**THE TASK**: Scan the material below for the string "Wallis", and copy every line where it shows up.

**EXERCISE MATERIAL**:

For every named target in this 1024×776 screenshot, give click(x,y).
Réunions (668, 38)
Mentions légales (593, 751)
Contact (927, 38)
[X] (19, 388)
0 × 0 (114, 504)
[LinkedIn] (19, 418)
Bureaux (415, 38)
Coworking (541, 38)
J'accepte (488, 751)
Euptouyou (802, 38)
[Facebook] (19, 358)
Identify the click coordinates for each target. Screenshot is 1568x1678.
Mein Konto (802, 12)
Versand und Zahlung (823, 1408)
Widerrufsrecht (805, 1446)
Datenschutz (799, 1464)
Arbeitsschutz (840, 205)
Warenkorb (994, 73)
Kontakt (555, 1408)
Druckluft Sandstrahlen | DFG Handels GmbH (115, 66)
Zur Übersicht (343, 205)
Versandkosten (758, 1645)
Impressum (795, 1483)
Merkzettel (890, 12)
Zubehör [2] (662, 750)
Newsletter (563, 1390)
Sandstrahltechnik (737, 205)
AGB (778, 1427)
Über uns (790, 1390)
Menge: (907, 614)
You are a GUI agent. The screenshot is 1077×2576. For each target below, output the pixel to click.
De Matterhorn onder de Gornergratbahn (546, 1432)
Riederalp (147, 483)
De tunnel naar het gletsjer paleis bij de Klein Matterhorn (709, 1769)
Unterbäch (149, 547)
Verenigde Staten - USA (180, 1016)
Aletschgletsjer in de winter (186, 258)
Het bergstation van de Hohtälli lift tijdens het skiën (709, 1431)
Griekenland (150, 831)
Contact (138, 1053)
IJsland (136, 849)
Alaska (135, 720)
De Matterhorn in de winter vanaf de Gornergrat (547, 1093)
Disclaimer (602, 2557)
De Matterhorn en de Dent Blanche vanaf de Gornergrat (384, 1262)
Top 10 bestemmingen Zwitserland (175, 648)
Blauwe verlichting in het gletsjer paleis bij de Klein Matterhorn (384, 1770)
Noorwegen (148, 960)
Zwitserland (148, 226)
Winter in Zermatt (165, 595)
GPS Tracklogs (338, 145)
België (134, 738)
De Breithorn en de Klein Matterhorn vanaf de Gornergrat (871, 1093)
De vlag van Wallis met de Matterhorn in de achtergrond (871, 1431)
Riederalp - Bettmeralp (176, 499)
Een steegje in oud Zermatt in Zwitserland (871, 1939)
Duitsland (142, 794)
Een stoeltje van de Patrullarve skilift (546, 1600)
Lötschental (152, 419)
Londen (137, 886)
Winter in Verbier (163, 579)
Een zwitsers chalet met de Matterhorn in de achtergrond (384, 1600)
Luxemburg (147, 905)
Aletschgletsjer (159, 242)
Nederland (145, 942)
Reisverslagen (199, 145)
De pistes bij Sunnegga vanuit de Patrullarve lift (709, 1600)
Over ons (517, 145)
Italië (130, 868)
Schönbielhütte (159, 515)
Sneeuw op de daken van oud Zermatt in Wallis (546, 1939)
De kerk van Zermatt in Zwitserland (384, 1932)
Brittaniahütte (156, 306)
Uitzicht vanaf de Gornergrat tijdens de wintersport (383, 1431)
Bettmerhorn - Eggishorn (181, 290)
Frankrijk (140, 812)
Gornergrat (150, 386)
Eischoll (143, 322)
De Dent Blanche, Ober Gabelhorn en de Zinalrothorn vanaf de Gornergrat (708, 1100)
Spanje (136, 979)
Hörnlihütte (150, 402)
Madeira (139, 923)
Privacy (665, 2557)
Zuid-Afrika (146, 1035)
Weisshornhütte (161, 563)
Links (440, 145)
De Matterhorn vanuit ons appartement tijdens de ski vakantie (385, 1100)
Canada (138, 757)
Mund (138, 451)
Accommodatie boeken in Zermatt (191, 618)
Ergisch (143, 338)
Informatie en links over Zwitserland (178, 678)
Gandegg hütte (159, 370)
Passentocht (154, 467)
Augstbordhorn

**REPLY TO THE TASK**:
De vlag van Wallis met de Matterhorn in de achtergrond (871, 1431)
Sneeuw op de daken van oud Zermatt in Wallis (546, 1939)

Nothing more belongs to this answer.